There’s a lot involved in creating and curating data products, as well as in deploying a data product marketplace. But that’s the level of service we should want to provide to our users. It’s the level of service that will accelerate artificial intelligence, machine learning, and advanced analytics delivery, and improve the quality of our models. It’s the level of service that will create a competitive differentiator for our company. It’s what our users expect from us. And it’s not a technical challenge. 

Data product development is first and foremost a mindset requiring culture and discipline.

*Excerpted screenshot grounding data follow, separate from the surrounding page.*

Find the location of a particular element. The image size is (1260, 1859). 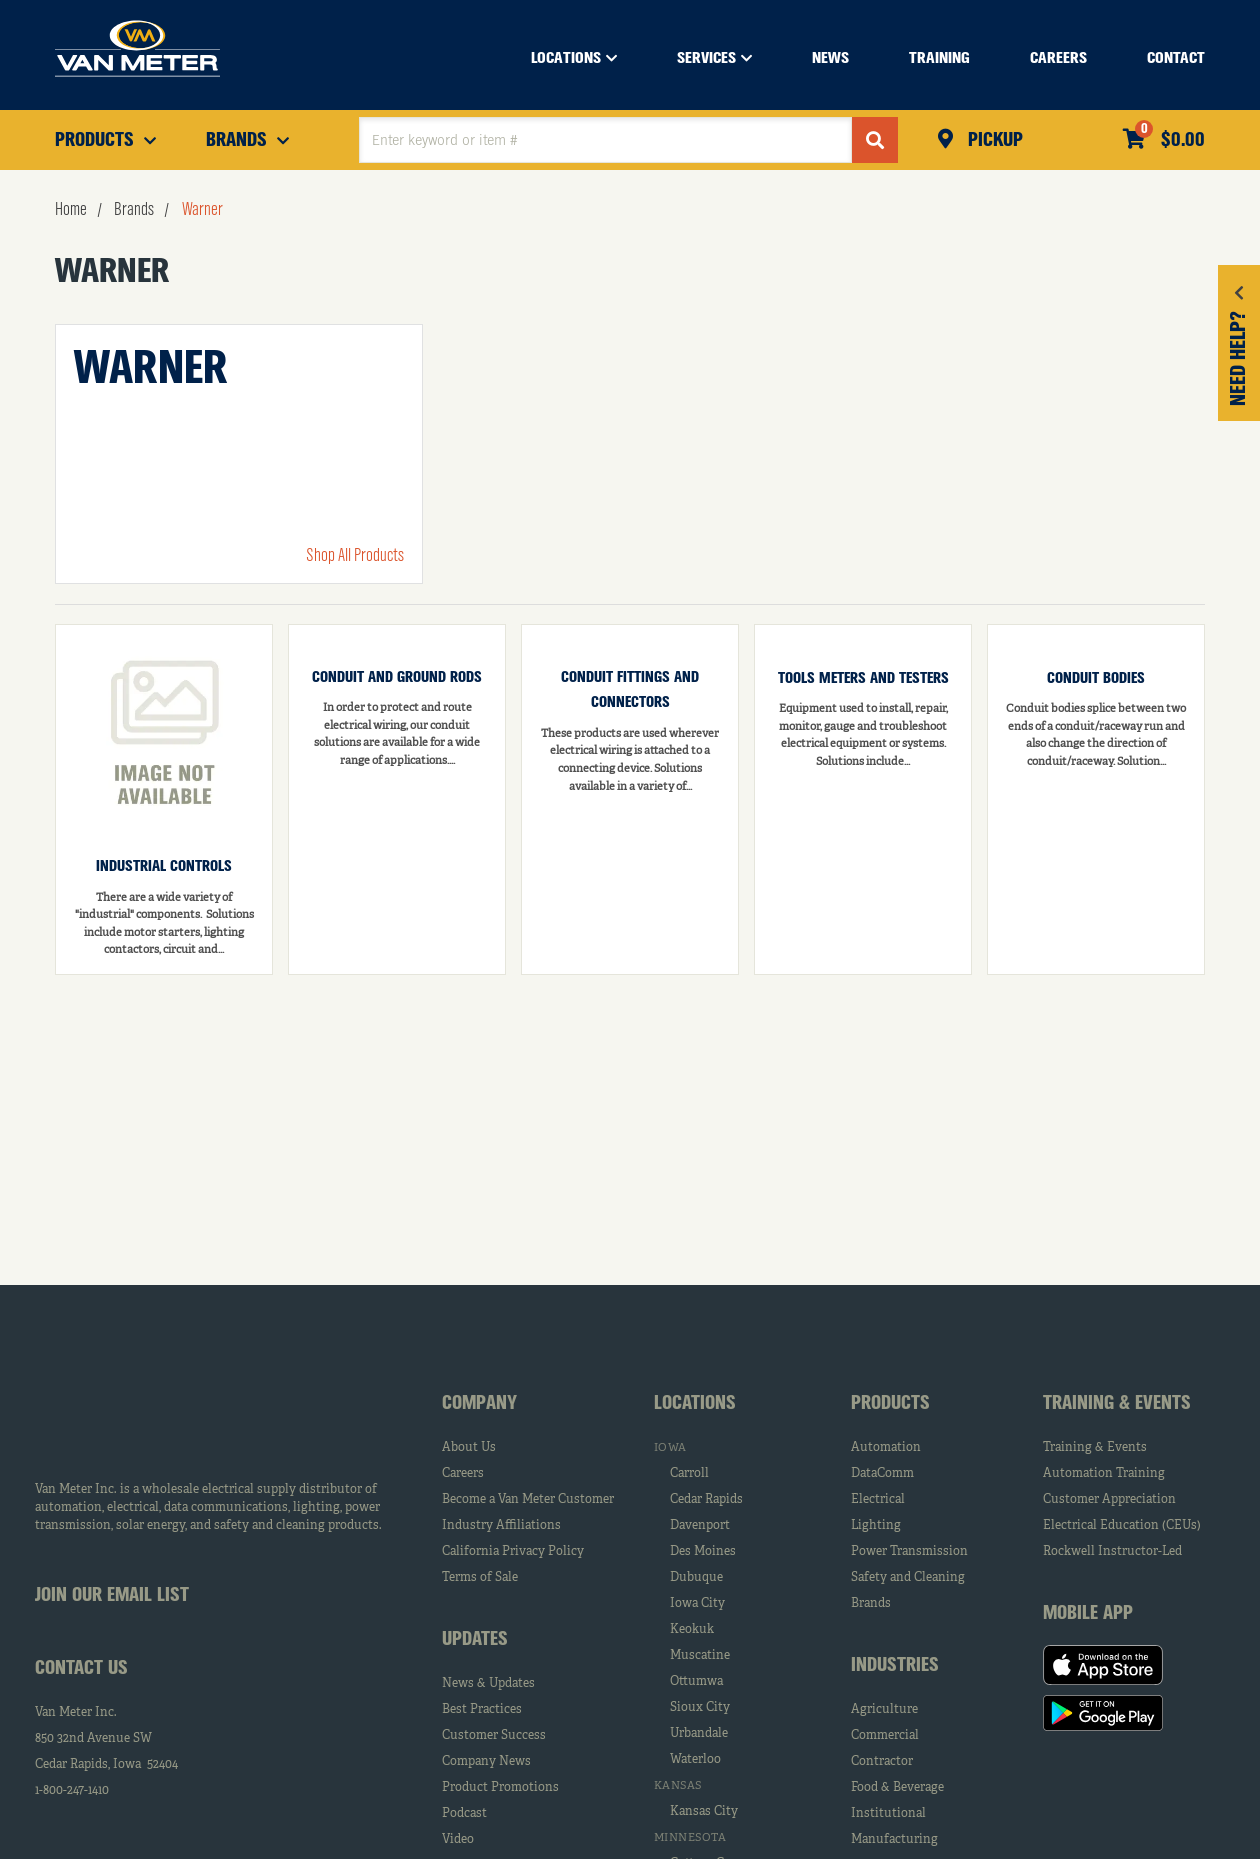

Muscatine is located at coordinates (700, 1656).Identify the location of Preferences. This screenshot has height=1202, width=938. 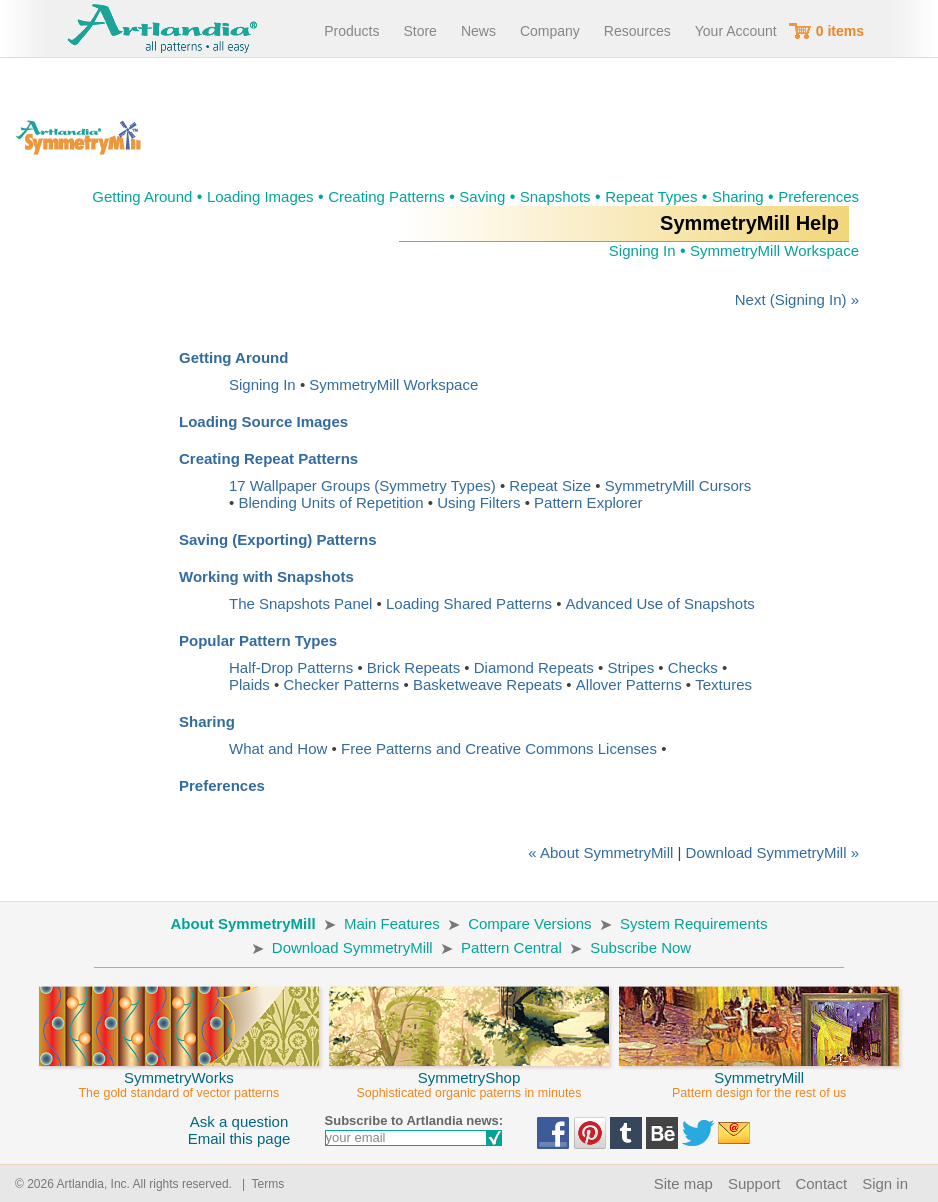
(818, 196).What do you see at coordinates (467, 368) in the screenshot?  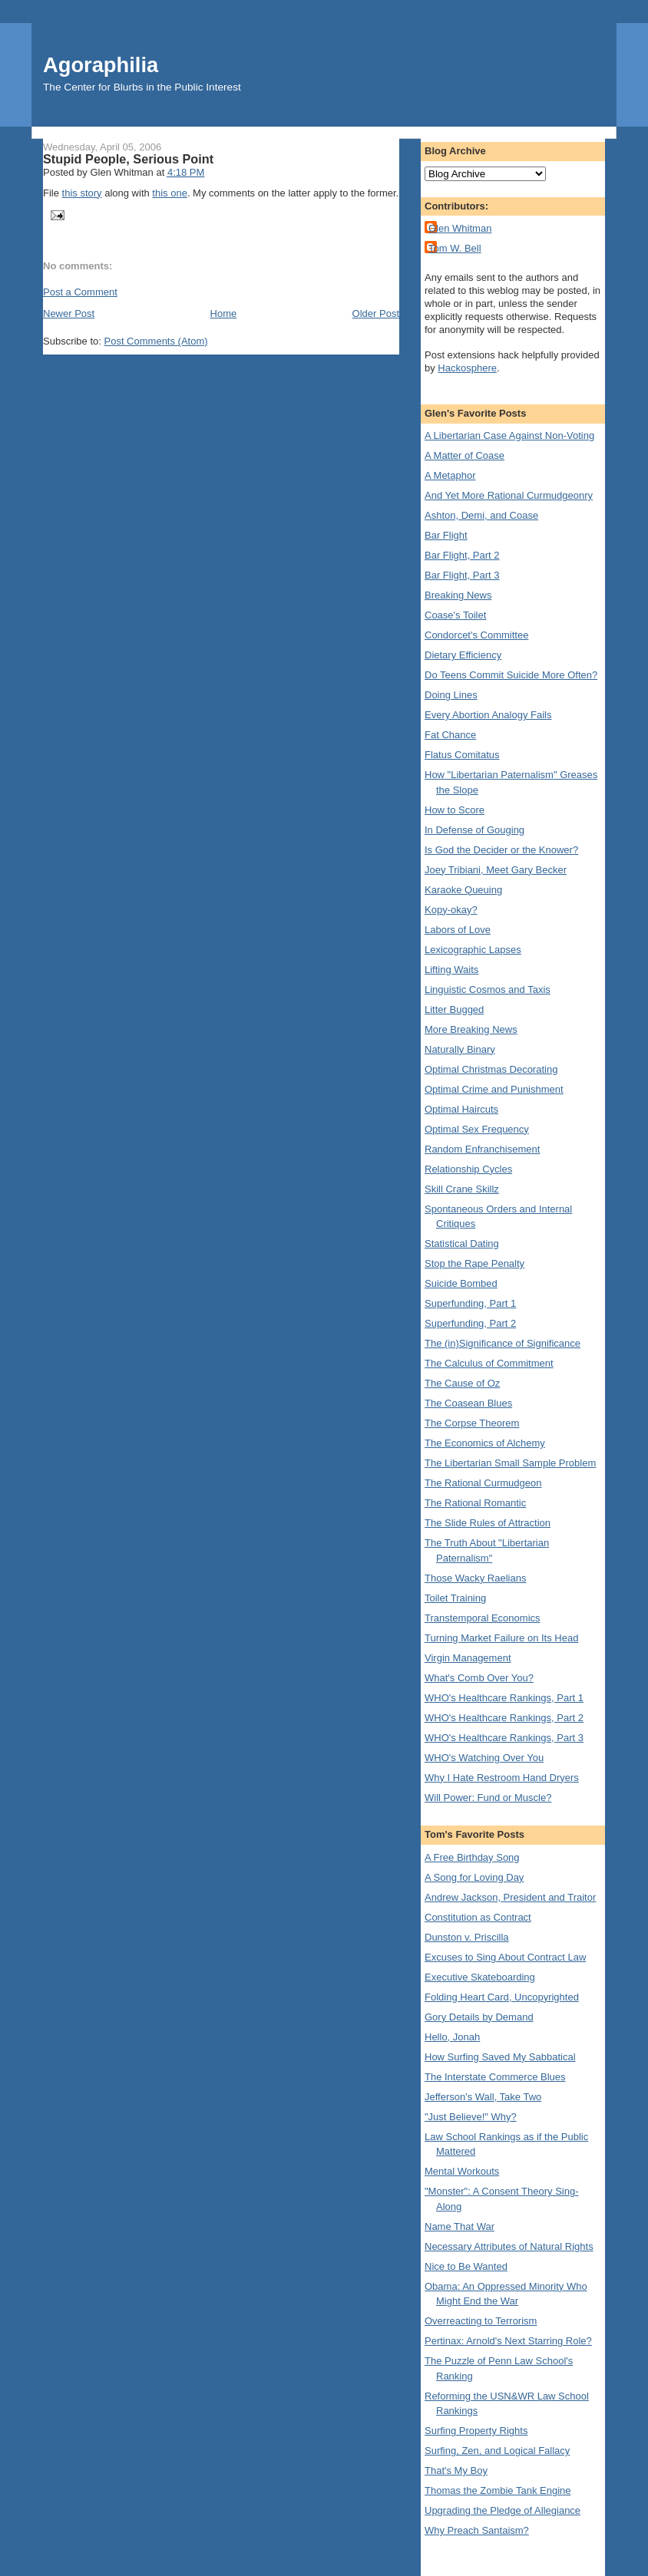 I see `Hackosphere` at bounding box center [467, 368].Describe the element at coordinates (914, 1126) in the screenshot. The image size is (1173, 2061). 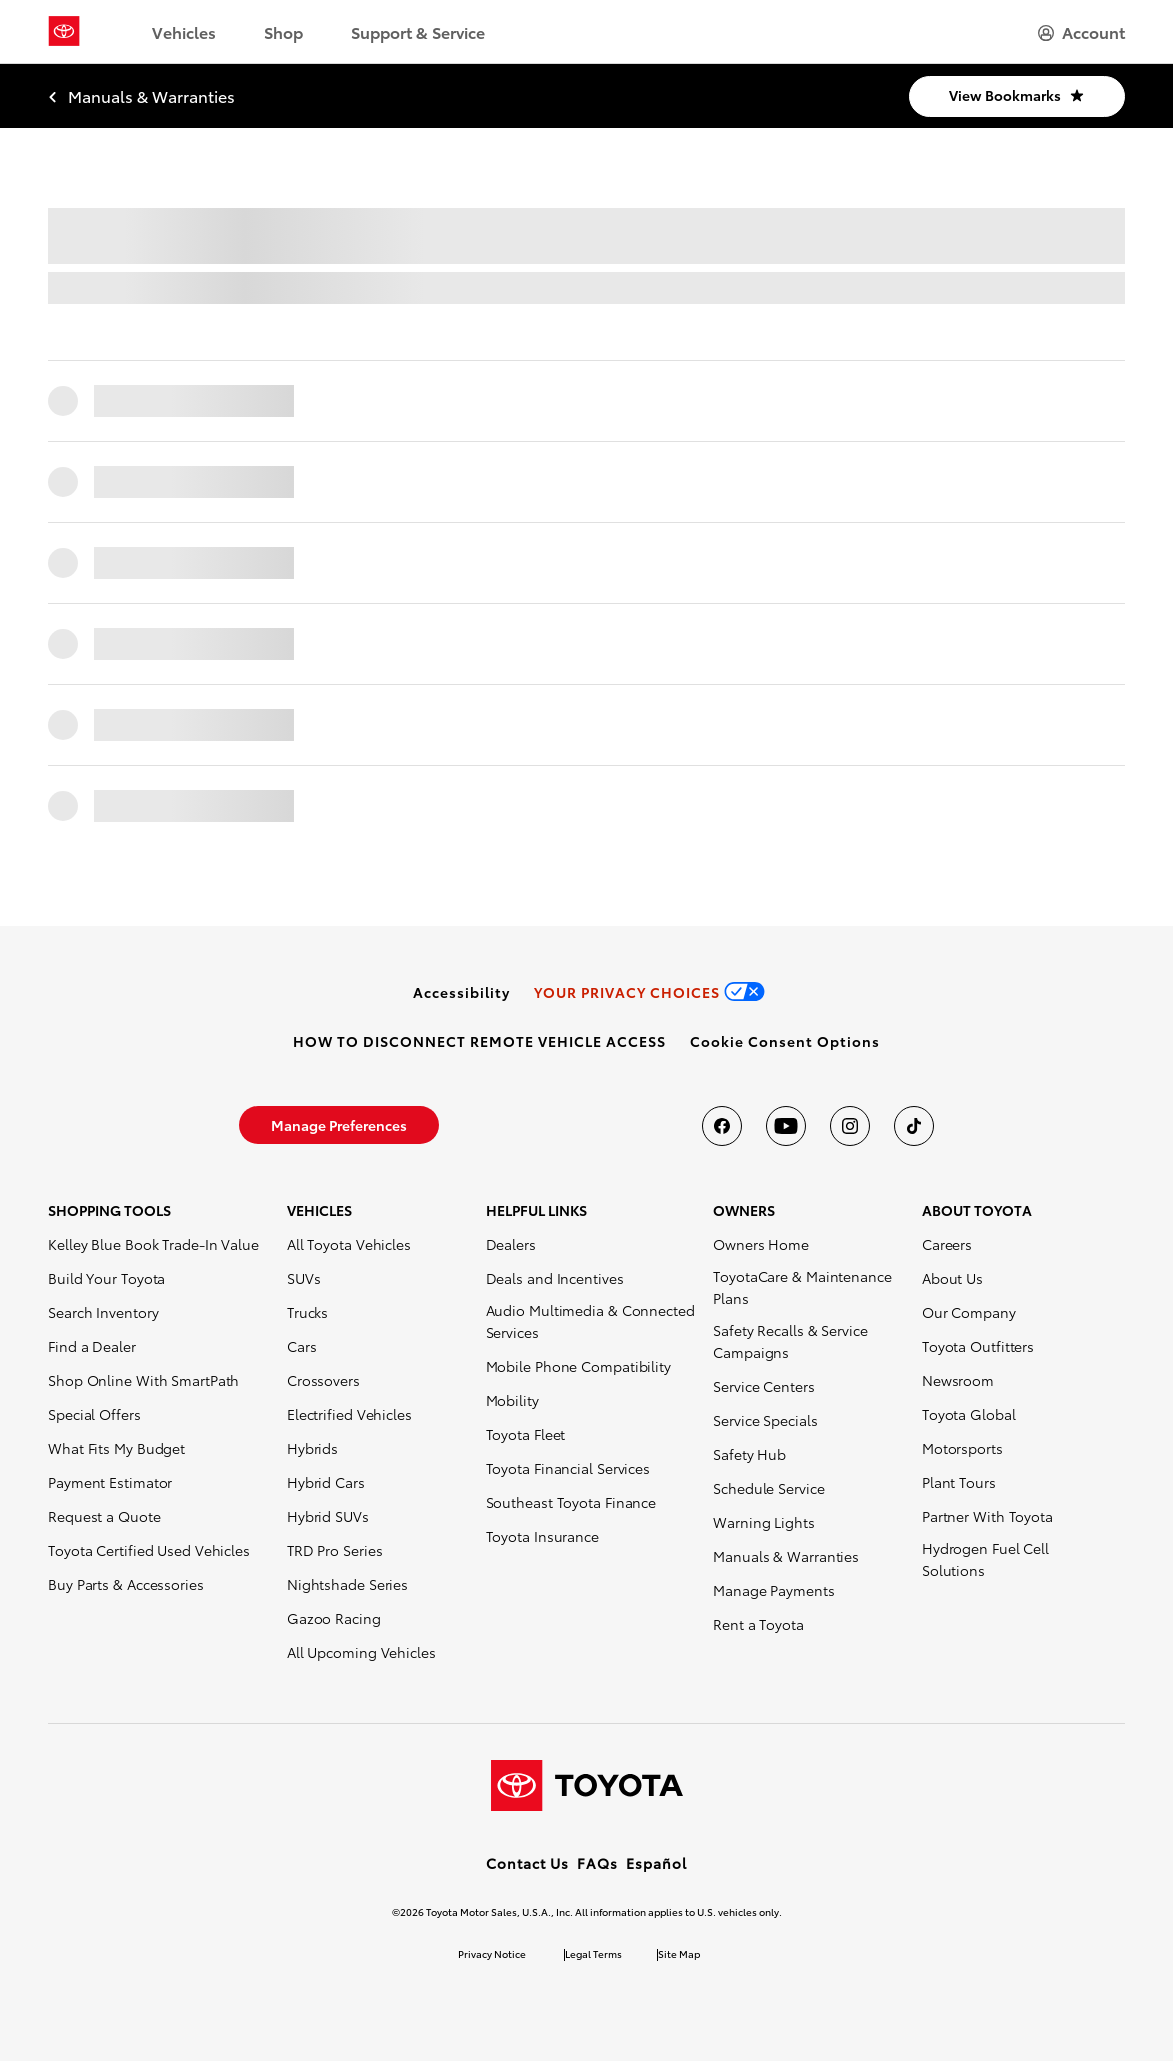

Technology can facilitate, but technology alone is not remotely sufficient. I’ve seen the data product label slapped on data marts, summary tables, and even raw data with none of the curation or monitoring. I wonder how many of us are gaslighting our users by claiming that our data products are reliable when we don’t even know what the data is supposed to contain.

We’ll talk about reference architectures, platforms, implementation, and deployment another time, but none of those will be successful without a culture that values data understanding and the discipline to fully incorporate it into the standard development processes. If you’re interested in AI (and most everyone is), and you want to use data products to train your models (because accurate models require accurate data), then this is where you have to start.